Hinebaugh v. Hinebaugh

403 So. 2d 451 | Fla. Dist. Ct. App. | 1981

403 So. 2d 451 (1981)

Ronald E. HINEBAUGH, Appellant/Cross-Appellee,
v.
Caryle S. HINEBAUGH, Appellee/Cross-Appellant.

No. 80-1165.

District Court of Appeal of Florida, Fifth District.

August 5, 1981.
Rehearing Denied September 15, 1981.

Isham W. Adams of Adams & Briggs, Daytona Beach, Henry P. Duffett of Duffett, Seps & Akers, Ormond Beach and Spector, Tunnicliff & McCord, P.A., Tallahassee, for appellant/cross-appellee.

Berrien Becks, Jr. of Becks, Becks & Wickersham, Daytona Beach, for appellee/cross-appellant.

*452 SHARP, Judge.

The husband appeals from a final judgment of dissolution of marriage and the wife cross-appeals. The husband challenges the awards of rehabilitative alimony, lump sum alimony and attorney's fees. He also challenges the requirement that he maintain life insurance for the benefit of the wife and the failure of the trial court to partition and award him exclusive possession of his office building. The wife challenges the court's denial of permanent alimony. The court awarded her two hundred fifty dollars ($250.00) per week rehabilitative alimony until three years after the youngest child reaches majority. We affirm the lower court in all respects except its refusal to award permanent alimony rather than rehabilitative, its refusal to partition the office building, and its requirement that the husband maintain life insurance on his life for the wife's benefit.

The parties were married for sixteen years and have two minor children. The husband is a medical doctor earning approximately fifty-seven thousand dollars ($57,000) per year. The wife has a degree in education and worked full time as a teacher to support the family while the husband completed medical school. The wife has not worked since the first child was born and she does not have a permanent teaching certificate. She plans to remain at home to care for the children, but does work part-time as a teacher's aide earning two dollars fifteen cents ($2.15) per hour. It will be approximately twelve years before the youngest child is eighteen (18) and the wife will then be forty-six (46) years old. The record does not indicate any basis to conclude that at that point or three years thereafter the wife will be able to earn sufficient income to sustain herself at a level that approximates the level the parties experienced during the marriage. Under these circumstances it was an abuse of discretion for the trial court not to award the wife permanent alimony. Patrick v. Patrick, 399 So. 2d 72 (Fla. 5th DCA 1981); Gerber v. Gerber, 392 So. 2d 317 (Fla. 4th DCA 1980); Colucci v. Colucci, 392 So. 2d 577 (Fla. 3d DCA 1980); G'Sell v. G'Sell, 390 So. 2d 1196 (Fla. 5th DCA 1980); McAllister v. McAllister, 345 So. 2d 352 (Fla. 4th DCA 1977).

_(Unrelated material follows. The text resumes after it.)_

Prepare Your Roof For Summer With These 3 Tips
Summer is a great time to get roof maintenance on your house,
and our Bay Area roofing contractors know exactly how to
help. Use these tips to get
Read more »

At oral argument the parties stipulated that the office building should be partitioned and that it was error to require the husband to maintain insurance for the benefit of the wife. However, the court may order the husband to maintain life insurance for the benefit of the children during their minority. Eagan v. Eagan, 392 So. 2d 988 (Fla. 5th DCA 1981). We reverse and remand for an award of permanent alimony, reconsideration of the life insurance question and partition of the office property.

AFFIRMED in part; REVERSED in part; and REMANDED.

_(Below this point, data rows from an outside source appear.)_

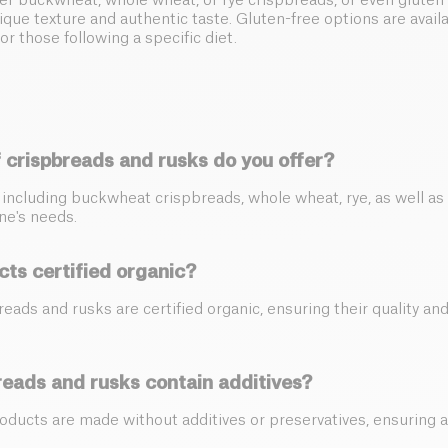
r buckwheat, whole wheat, or rye crispbreads, or even gluten-
nique texture and authentic taste. Gluten-free options are avail
or those following a specific diet.
 crispbreads and rusks do you offer?
y including buckwheat crispbreads, whole wheat, rye, as well as
ne's needs.
cts certified organic?
breads and rusks are certified organic, ensuring their quality an
reads and rusks contain additives?
roducts are made without additives or preservatives, ensuring a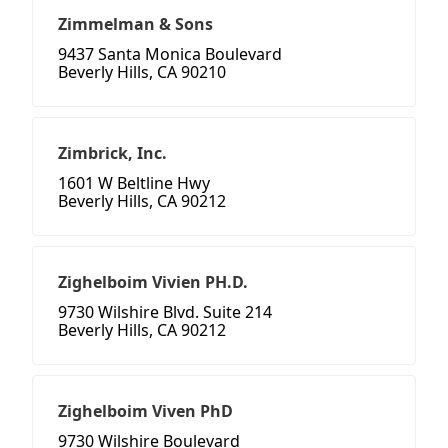
Zimmelman & Sons
9437 Santa Monica Boulevard
Beverly Hills, CA 90210
Zimbrick, Inc.
1601 W Beltline Hwy
Beverly Hills, CA 90212
Zighelboim Vivien PH.D.
9730 Wilshire Blvd. Suite 214
Beverly Hills, CA 90212
Zighelboim Viven PhD
9730 Wilshire Boulevard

FRANK D. UPCHURCH, Jr., J., concurs.

COBB, J., concurs in part, dissents in part, with opinion.

COBB, Judge, concurring in part, dissenting in part.

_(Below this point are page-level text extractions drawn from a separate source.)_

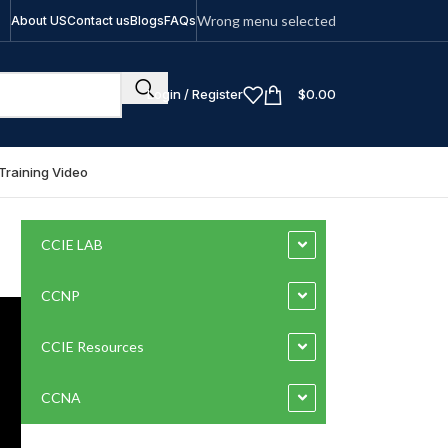
Wrong menu selected
About US
Contact us
Blogs
FAQs
Login / Register
$
0.00
Training Video
CCIE LAB
CCNP
CCIE Resources
CCNA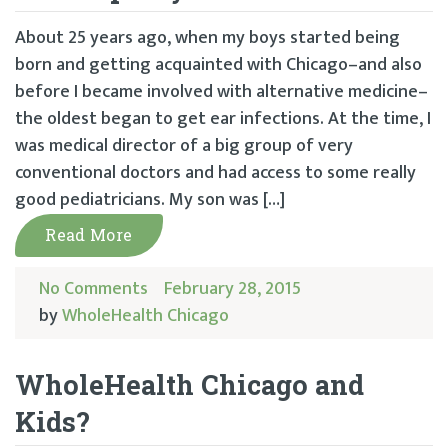
About 25 years ago, when my boys started being
born and getting acquainted with Chicago–and also
before I became involved with alternative medicine–
the oldest began to get ear infections. At the time, I
was medical director of a big group of very
conventional doctors and had access to some really
good pediatricians. My son was […]
Read More
No Comments
February 28, 2015
by
WholeHealth Chicago
WholeHealth Chicago and
Kids?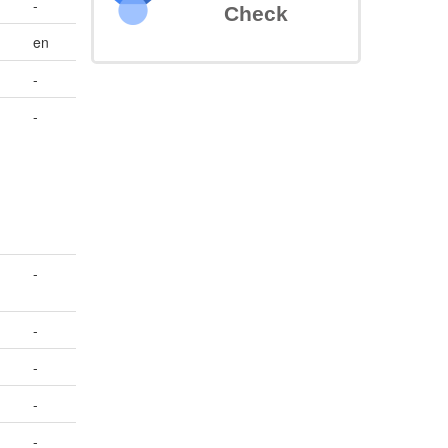
-
Check
en
-
-
-
-
-
-
-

I concur with the majority opinion in all respects except for the reversal of the trial court's award of rehabilitative, as opposed to permanent, alimony. I would affirm the trial court in that regard. See Canakaris v. Canakaris, 382 So. 2d 1197 (Fla. 1980); Hair v. Hair, 402 So. 2d 1201 (Fla. 5th DCA 1981); and G'Sell v. G'Sell, 390 So. 2d 1196 (Fla. 5th DCA 1980).